In this diagram, the item collection consists of all the items in Thread and LastPostIndex where the ForumName partition key value is "S3". If there were other local secondary indexes on the table, any items in those indexes with ForumName equal to "S3" would also be part of the item collection.

You can use any of the following operations in DynamoDB to return information about item collections:

  • BatchWriteItem

  • DeleteItem

  • PutItem

  • UpdateItem

  • TransactWriteItems

Each of these operations supports the ReturnItemCollectionMetrics parameter. When you set this parameter to SIZE, you can view information about the size of each item collection in the index.

Example

The following is an example from the output of an UpdateItem operation on the Thread table, with ReturnItemCollectionMetrics set to SIZE. The item that was updated had a ForumName value of "EC2", so the output includes information about that item collection.
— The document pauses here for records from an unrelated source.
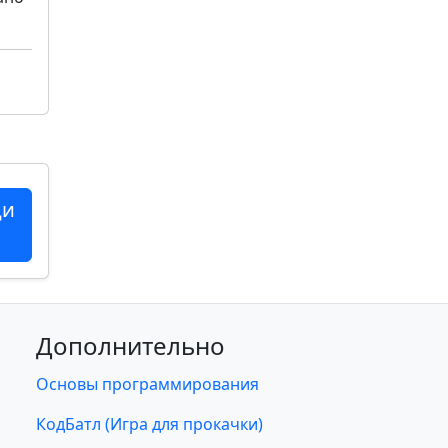
ци
Дополнительно
Основы программирования
КодБатл (Игра для прокачки)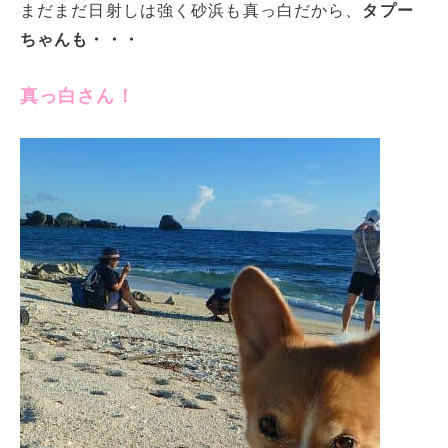
まだまだ日射しは強く砂浜も真っ白だから、
タプー
ちゃんも・・・
真っ白さん！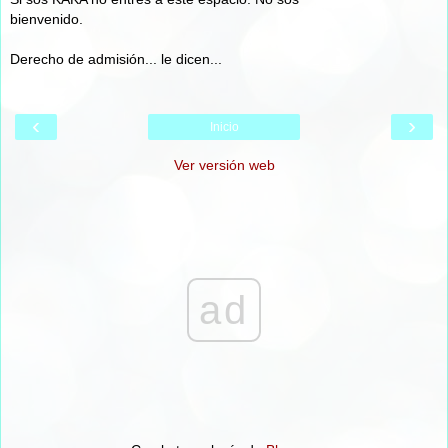
bienvenido.
Derecho de admisión... le dicen...
‹
›
Inicio
Ver versión web
ad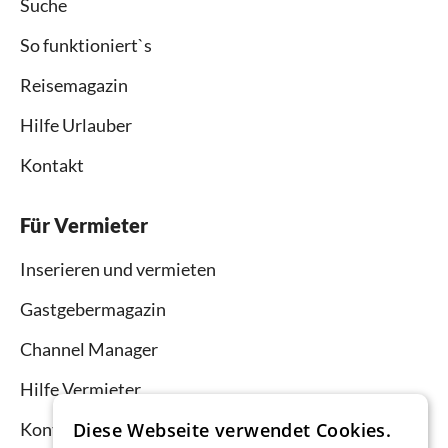
Suche
So funktioniert`s
Reisemagazin
Hilfe Urlauber
Kontakt
Für Vermieter
Inserieren und vermieten
Gastgebermagazin
Channel Manager
Hilfe Vermieter
Diese Webseite verwendet Cookies.
Kontakt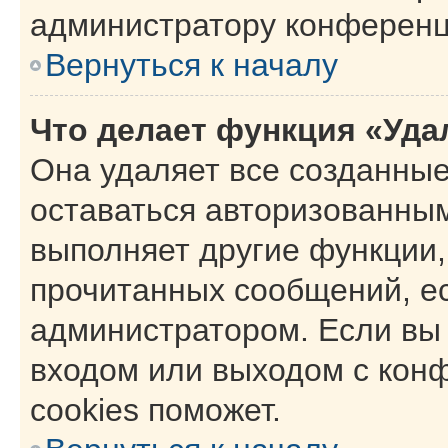
администратору конференц
Вернуться к началу
Что делает функция «Уда
Она удаляет все созданные
оставаться авторизованным
выполняет другие функции,
прочитанных сообщений, е
администратором. Если вы
входом или выходом с кон
cookies поможет.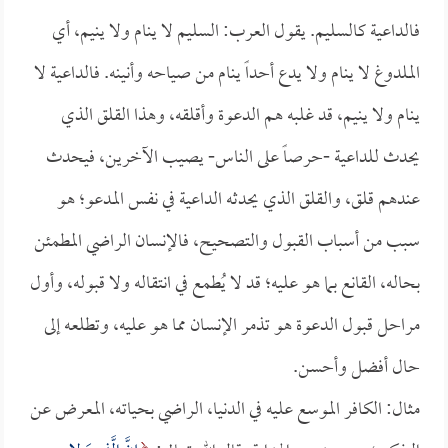
فالداعية كالسليم. يقول العرب: السليم لا ينام ولا ينيم، أي
الملدوغ لا ينام ولا يدع أحداً ينام من صياحه وأنينه. فالداعية لا
ينام ولا ينيم، قد غلبه هم الدعوة وأقلقه، وهذا القلق الذي
يحدث للداعية -حرصاً على الناس- يصيب الآخرين، فيحدث
عندهم قلق، والقلق الذي يحدثه الداعية في نفس المدعو؛ هو
سبب من أسباب القبول والتصحيح، فالإنسان الراضي المطمئن
بحاله، القانع بما هو عليه؛ قد لا يُطمع في انتقاله ولا قبوله، وأول
مراحل قبول الدعوة هو تذمر الإنسان مما هو عليه، وتطلعه إلى
حال أفضل وأحسن.
مثال: الكافر الموسع عليه في الدنيا، الراضي بحياته، المعرض عن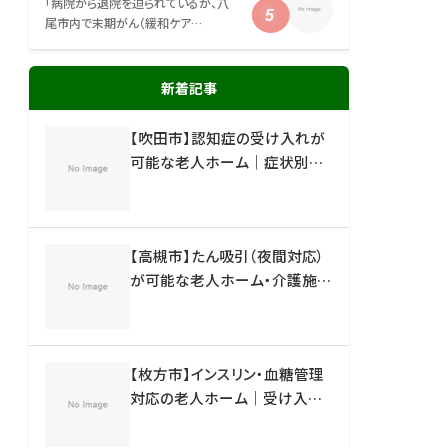
「病院から退院を迫られているが、八
尾市内で末期がん（緩和ケア…
新着記事
【吹田市】認知症の受け入れが
可能な老人ホーム｜症状別の
施設一覧と失敗しない選び方
【高槻市】たん吸引（夜間対応）
が可能な老人ホーム・介護施設
｜受け入れ体制と施設一覧
【枚方市】インスリン・血糖管理
対応の老人ホーム｜受け入れ
可能な施設と見分け方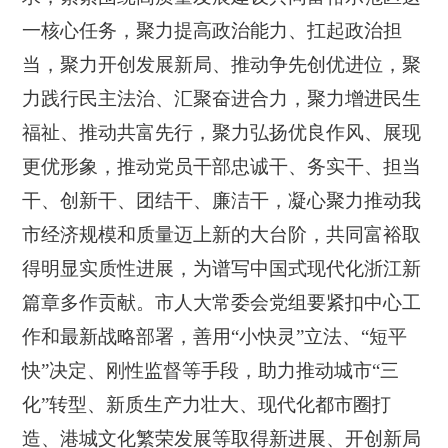
一核心任务，聚力提高政治能力、扛起政治担
当，聚力开创发展新局、推动争先创优进位，聚
力践行民主法治、汇聚奋进合力，聚力增进民生
福祉、推动共富先行，聚力弘扬优良作风、展现
更优形象，推动党员干部忠诚干、务实干、担当
干、创新干、团结干、廉洁干，凝心聚力推动我
市经济规模和质量迈上新的大台阶，共同富裕取
得明显实质性进展，为谱写中国式现代化浙江新
篇章多作贡献。
市人大常委会党组
要紧扣中心工
作和最新战略部署，善用“小快灵”立法、“短平
快”决定、刚性监督等手段，助力推动城市“三
化”转型、新质生产力壮大、现代化都市圈打
造、港城文化繁荣发展等取得新进展、开创新局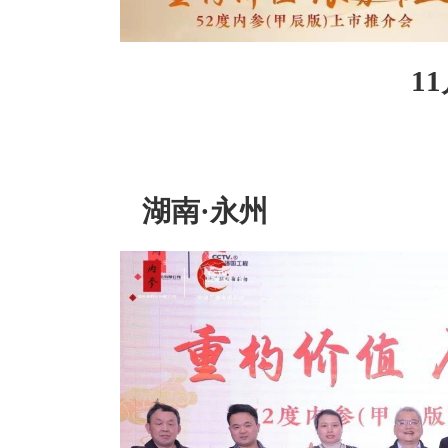
1
湖南·永州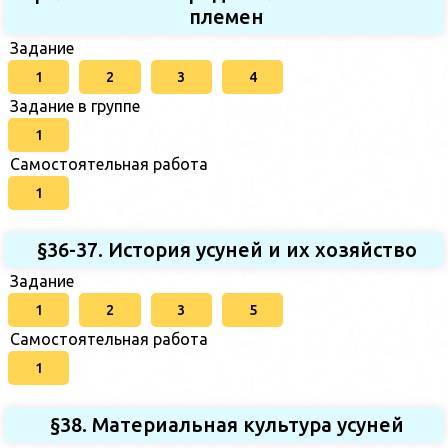
племен
Задание
1
2
3
4
Задание в группе
1
Самостоятельная работа
1
§36-37. История усуней и их хозяйство
Задание
1
2
3
5
Самостоятельная работа
1
§38. Материальная культура усуней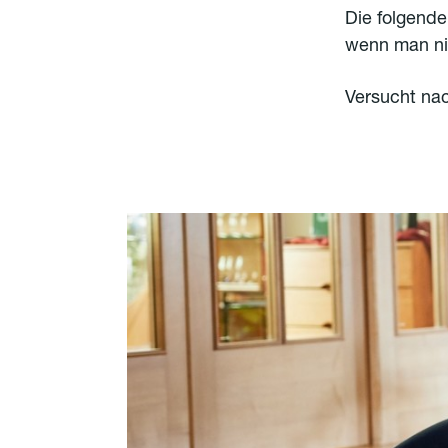
Die folgende
wenn man nich
Versucht nac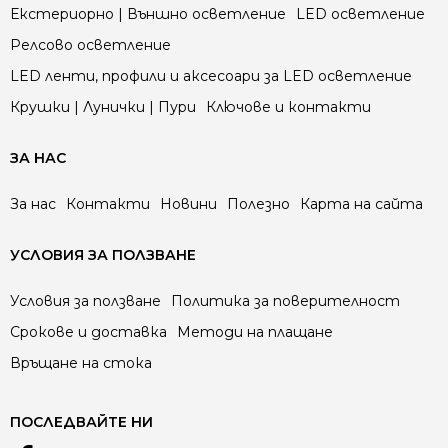
Екстериорно | Външно осветление
LED осветление
Релсово осветление
LED ленти, профили и аксесоари за LED осветление
Крушки | Лунички | Пури
Ключове и контакти
ЗА НАС
За нас
Контакти
Новини
Полезно
Карта на сайта
УСЛОВИЯ ЗА ПОЛЗВАНЕ
Условия за ползване
Политика за поверителност
Срокове и доставка
Методи на плащане
Връщане на стока
ПОСЛЕДВАЙТЕ НИ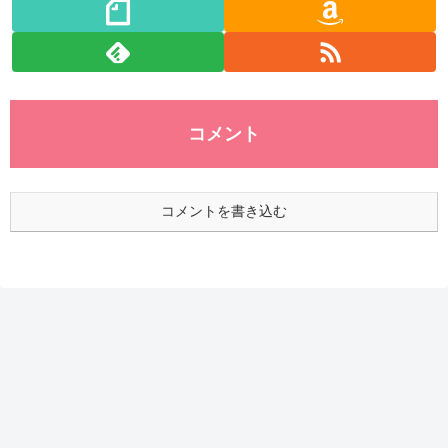
コメント
コメントを書き込む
{ ItemCollectionMetrics: { ItemCollectionKey: { ForumName: "EC2" }, SizeEstimateRangeGB: [0.0, 1.0] } }

The SizeEstimateRangeGB object shows that the size of this item collection is between 0 and 1 GB. DynamoDB periodically updates this size estimate, so the numbers might be different next time the item is modified.

Item collection size limit

The maximum size of any item collection for a table which has one or more local secondary indexes is 10 GB. This does not apply to item collections in tables without local secondary indexes, and also does not apply to item collections in global secondary indexes. Only tables that have one or more local secondary indexes are affected.

If an item collection exceeds the 10 GB limit, DynamoDB returns an ItemCollectionSizeLimitExceededException, and you won't be able to add more items to the item collection or increase the sizes of items that are in the item collection. (Read and write operations that shrink the size of the item collection are still allowed.) You can still add items to other item collections.

To reduce the size of an item collection, you can do one of the following:

  • Delete any unnecessary items with the partition key value in question. When you delete these items from the base table, DynamoDB also removes any index entries that have the same partition key value.

  • Update the items by removing attributes or by reducing the size of the attributes. If these attributes are projected into any local secondary indexes, DynamoDB also reduces the size of the corresponding index entries.

  • Create a new table with the same partition key and sort key, and then move items from the old table to the new table. This might be a good approach if a table has historical data that is infrequently accessed. You might also consider archiving this historical data to Amazon Simple Storage Service (Amazon S3).

When the total size of the item collection drops below 10 GB, you can once again add items with the same partition key value.

We recommend as a best practice that you instrument your application to monitor the sizes of your item collections. One way to do so is to set the ReturnItemCollectionMetrics parameter to SIZE whenever you use BatchWriteItem, DeleteItem, PutItem, or UpdateItem. Your application should examine the ReturnItemCollectionMetrics object in the output and log an error message whenever an item collection exceeds a user-defined limit (8 GB, for example). Setting a limit that is less than 10 GB would provide an early warning system so you know that an item collection is approaching the limit in time to do something about it.

Item collections and partitions

In a table with one or more local secondary indexes, each item collection is stored in one partition. The total size of such an item collection is limited to the capability of that partition: 10 GB. For an application where the data model includes item collections which are unbounded in size, or where you might reasonably expect some item collections to grow beyond 10 GB in the future, you should consider using a global secondary index instead.

You should design your applications so that table data is evenly distributed across distinct partition key values. For tables with local secondary indexes, your applications should not create "hot spots" of read and write activity within a single item collection on a single partition.